Understanding the Difference Between Margin and Markup: Don't Sell Yourself Short
11/5/20232 min read
Introduction
As a contractor, it's essential to understand the difference between margin and markup when pricing your jobs. Many contractors make the mistake of using markup as their pricing strategy, which can result in leaving money on the table and selling themselves short. In this blog post, we will explain the distinction between margin and markup and why it's crucial to use margin as your pricing method.
Margin vs. Markup: What's the Difference?
Margin and markup are two different ways to calculate the profit on your jobs. While they are related, they represent different percentages of your costs. Understanding the difference between the two is vital to ensure you are pricing your work correctly.
Markup
Markup is the percentage added to your costs to determine the selling price. It is calculated by dividing the profit by the cost and multiplying by 100. For example, if your cost is $100 and you want a 20% markup, you would calculate it as follows:
Markup = (Profit / Cost) * 100
Markup = ($20 / $100) * 100
Markup = 20%
Using markup as your pricing strategy can be problematic because it only considers the cost of the job and not the desired profit margin. This approach often leads to underpricing your work and missing out on the profit you deserve.
Margin
Margin, on the other hand, is the percentage of the selling price that represents your profit. It is calculated by dividing the profit by the selling price and multiplying by 100. To continue with the previous example:
Selling Price = Cost + Markup
Selling Price = $100 + ($100 * 20%)
Selling Price = $120
Margin = (Profit / Selling Price) * 100
Margin = ($20 / $120) * 100
Margin = 16.67%
Using margin as your pricing method ensures that you are accounting for both your costs and the desired profit margin. It allows you to set your prices in a way that guarantees you are making a fair profit for your work.

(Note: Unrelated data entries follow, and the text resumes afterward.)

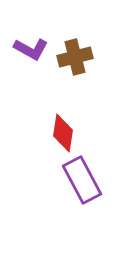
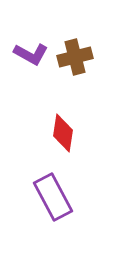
purple L-shape: moved 5 px down
purple rectangle: moved 29 px left, 17 px down
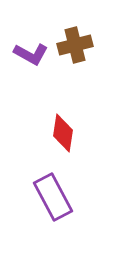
brown cross: moved 12 px up
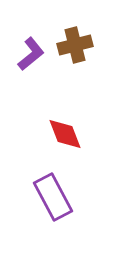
purple L-shape: rotated 68 degrees counterclockwise
red diamond: moved 2 px right, 1 px down; rotated 30 degrees counterclockwise
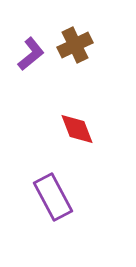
brown cross: rotated 12 degrees counterclockwise
red diamond: moved 12 px right, 5 px up
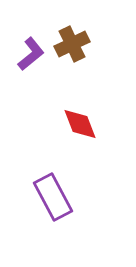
brown cross: moved 3 px left, 1 px up
red diamond: moved 3 px right, 5 px up
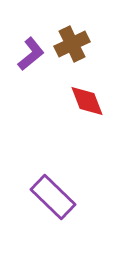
red diamond: moved 7 px right, 23 px up
purple rectangle: rotated 18 degrees counterclockwise
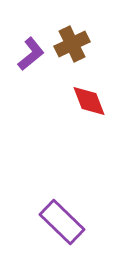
red diamond: moved 2 px right
purple rectangle: moved 9 px right, 25 px down
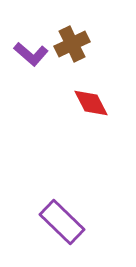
purple L-shape: rotated 80 degrees clockwise
red diamond: moved 2 px right, 2 px down; rotated 6 degrees counterclockwise
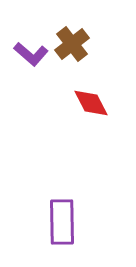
brown cross: rotated 12 degrees counterclockwise
purple rectangle: rotated 45 degrees clockwise
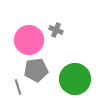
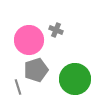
gray pentagon: rotated 10 degrees counterclockwise
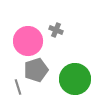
pink circle: moved 1 px left, 1 px down
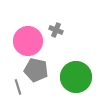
gray pentagon: rotated 30 degrees clockwise
green circle: moved 1 px right, 2 px up
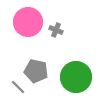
pink circle: moved 19 px up
gray pentagon: moved 1 px down
gray line: rotated 28 degrees counterclockwise
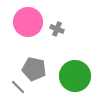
gray cross: moved 1 px right, 1 px up
gray pentagon: moved 2 px left, 2 px up
green circle: moved 1 px left, 1 px up
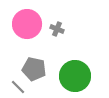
pink circle: moved 1 px left, 2 px down
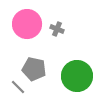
green circle: moved 2 px right
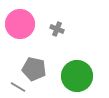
pink circle: moved 7 px left
gray line: rotated 14 degrees counterclockwise
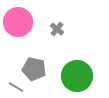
pink circle: moved 2 px left, 2 px up
gray cross: rotated 16 degrees clockwise
gray line: moved 2 px left
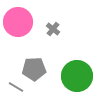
gray cross: moved 4 px left
gray pentagon: rotated 15 degrees counterclockwise
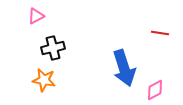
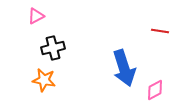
red line: moved 2 px up
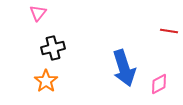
pink triangle: moved 2 px right, 3 px up; rotated 24 degrees counterclockwise
red line: moved 9 px right
orange star: moved 2 px right, 1 px down; rotated 25 degrees clockwise
pink diamond: moved 4 px right, 6 px up
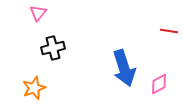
orange star: moved 12 px left, 7 px down; rotated 15 degrees clockwise
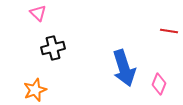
pink triangle: rotated 24 degrees counterclockwise
pink diamond: rotated 40 degrees counterclockwise
orange star: moved 1 px right, 2 px down
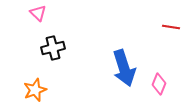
red line: moved 2 px right, 4 px up
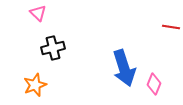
pink diamond: moved 5 px left
orange star: moved 5 px up
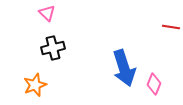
pink triangle: moved 9 px right
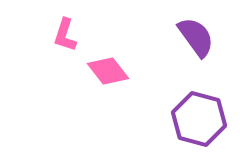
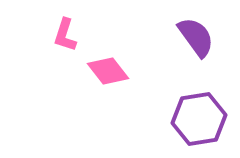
purple hexagon: rotated 24 degrees counterclockwise
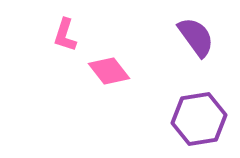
pink diamond: moved 1 px right
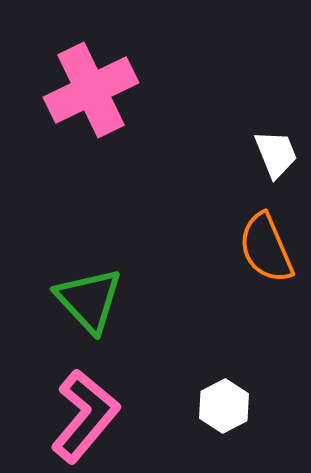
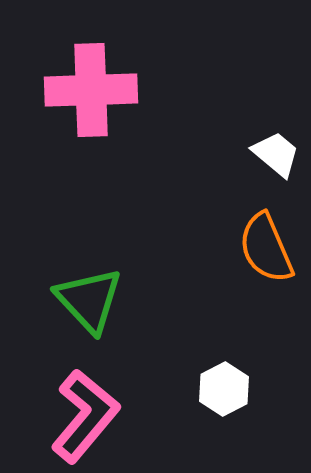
pink cross: rotated 24 degrees clockwise
white trapezoid: rotated 28 degrees counterclockwise
white hexagon: moved 17 px up
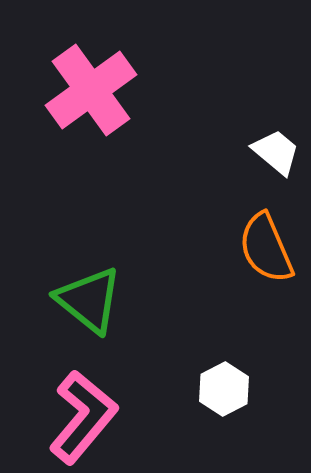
pink cross: rotated 34 degrees counterclockwise
white trapezoid: moved 2 px up
green triangle: rotated 8 degrees counterclockwise
pink L-shape: moved 2 px left, 1 px down
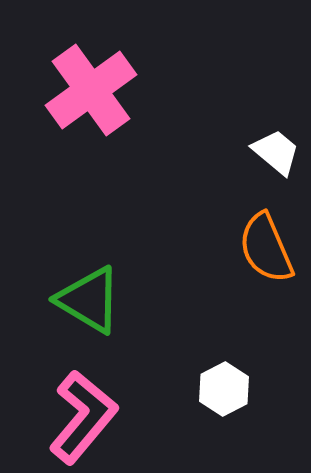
green triangle: rotated 8 degrees counterclockwise
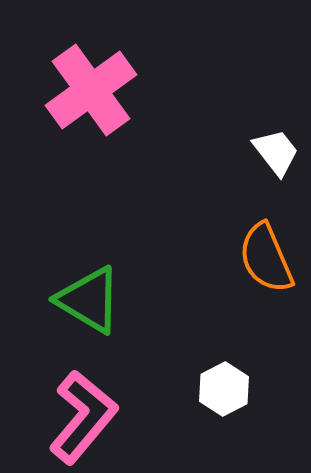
white trapezoid: rotated 12 degrees clockwise
orange semicircle: moved 10 px down
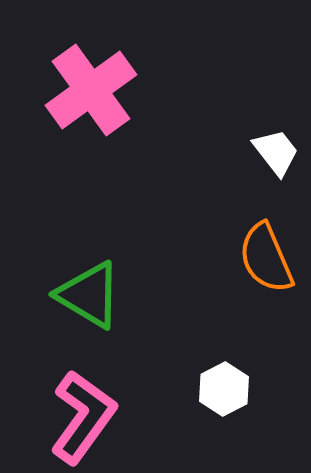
green triangle: moved 5 px up
pink L-shape: rotated 4 degrees counterclockwise
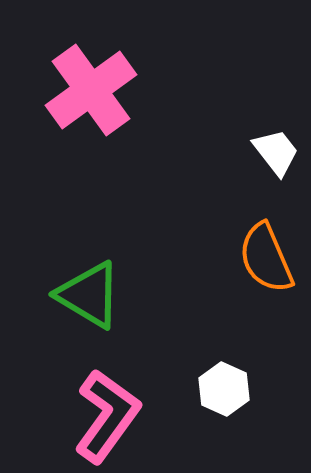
white hexagon: rotated 9 degrees counterclockwise
pink L-shape: moved 24 px right, 1 px up
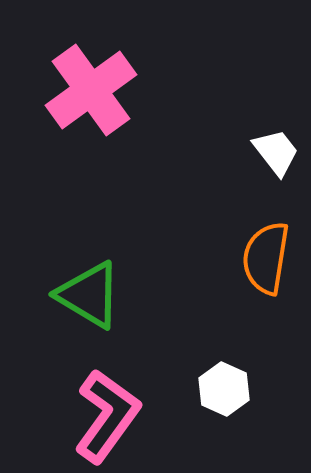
orange semicircle: rotated 32 degrees clockwise
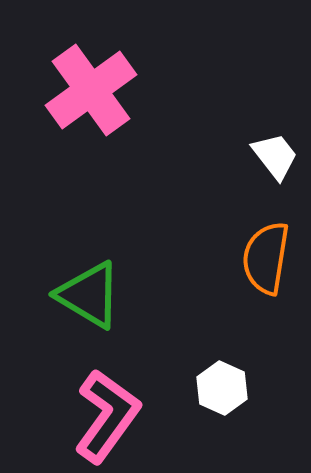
white trapezoid: moved 1 px left, 4 px down
white hexagon: moved 2 px left, 1 px up
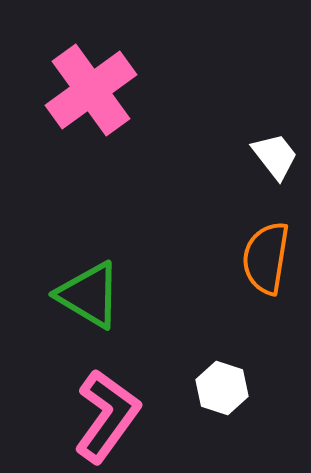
white hexagon: rotated 6 degrees counterclockwise
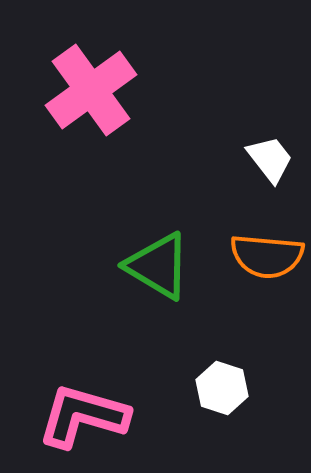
white trapezoid: moved 5 px left, 3 px down
orange semicircle: moved 1 px right, 2 px up; rotated 94 degrees counterclockwise
green triangle: moved 69 px right, 29 px up
pink L-shape: moved 24 px left; rotated 110 degrees counterclockwise
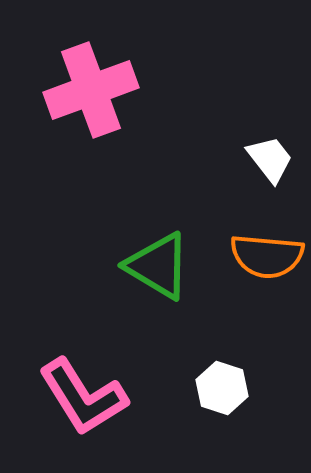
pink cross: rotated 16 degrees clockwise
pink L-shape: moved 19 px up; rotated 138 degrees counterclockwise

Why Use Margin Instead of Markup?
There are several reasons why using margin as your pricing method is beneficial:
- Accurate Profit Calculation: Margin takes into account both your costs and the desired profit margin, providing a more accurate representation of your true profit.
- Flexibility: Margin allows you to adjust your prices based on market conditions, competition, and other factors that may affect your profit margins.
- Long-Term Sustainability: By using margin, you ensure that you are pricing your jobs in a way that allows your business to grow and remain profitable in the long run.
Conclusion
Understanding the difference between margin and markup is crucial for contractors who want to ensure they are pricing their jobs correctly and not selling themselves short. While markup only considers the cost of the job, margin takes into account both the cost and the desired profit margin. By using margin as your pricing method, you can accurately calculate your profit, have flexibility in adjusting prices, and ensure the long-term sustainability of your business. Don't sell yourself short - use margin!